If Adolph Hitler, who made those obervations in Mein Kampf, had gone into advertizing, modern history would have turned out very differently. But he went into politics. Here in the United States, bodies and individuals concerned in the art of lying hid the truth about the assassinations of the 1960s and 70s, the incident in the Gulf of Tonkin, and many other events. More than one speaker at COPA observed that it is against the law for a citizen to lie to the government, but it is not against the law for the government to lie to the citizens. The relationship between secrecy and legitimate government is at the heart of President Kennedy's murder. His legacy resides today in model legislation for combatting official secrecy. The Final Report of the ARRB notes that:
The Review Board's mandate represented a new frontier...an entirely new declassification process applied to the most sought after government secrets. (p. 169)The Review Board's recommendations are designed to help ensure...that the experience of the Review Board be turned to the larger purpose of addressing the negative consequences of the excessive classification of federal records. ...[T]here can be no doubt about our committment to making the JFK Act and an independent Review Board a model for the future. (p. 176)
The ARRB acquired files from government and non-government sources.
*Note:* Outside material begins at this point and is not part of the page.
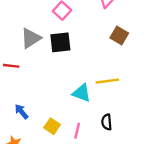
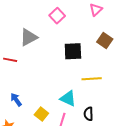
black square: (60, 42) -> (73, 51), moved
cyan triangle: (82, 93) -> (68, 98), moved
The daughter of the late Edwin Wegmann, a defense lawyer for Clay Shaw, donated his assassination-related papers to the JFK collection. The family of Jim Garrison donated 15,000 pages of material. Vincent Palamara conducted interviews with former Secret Service personnel and donated three audio cassettes to the collection. In its Final Report, Chapter 7, Pursuit of Records and Information from Non-Federal Sources, page 134, the ARRB had this to say about:
16. Gerald PosnerGerald Posner, author of the book Case Closed, testified before Congress during debate over the JFK Act that he had interviewed both Navy autopsy prosectors, Drs. Humes and Boswell. When asked if he would donate his notes of those interviews to the JFK Collection and if he had any audiotapes of those interviews, Posner responded, "I would be happy, Mr. Chairman, to ask Drs. Humes and Boswell if they would agree for their notes to be released to the National Archives." The Review Board's initial contact with Posner produced no results. The Review Board never received a response to a second letter of request for the notes.
Considering Dr. Gary Aquilar's tape recording of his conversation with Boswell, wherein Boswell denied having been interviewed by Posner, Posner's failure to respond to the Board seems understandable.
The contest tomorrow is in the marketplace of ideas. The goal is discosure as the rule, not the exception. The 1998 holiday period is behind us, and it is time to get to work. Peace and freedom to you all.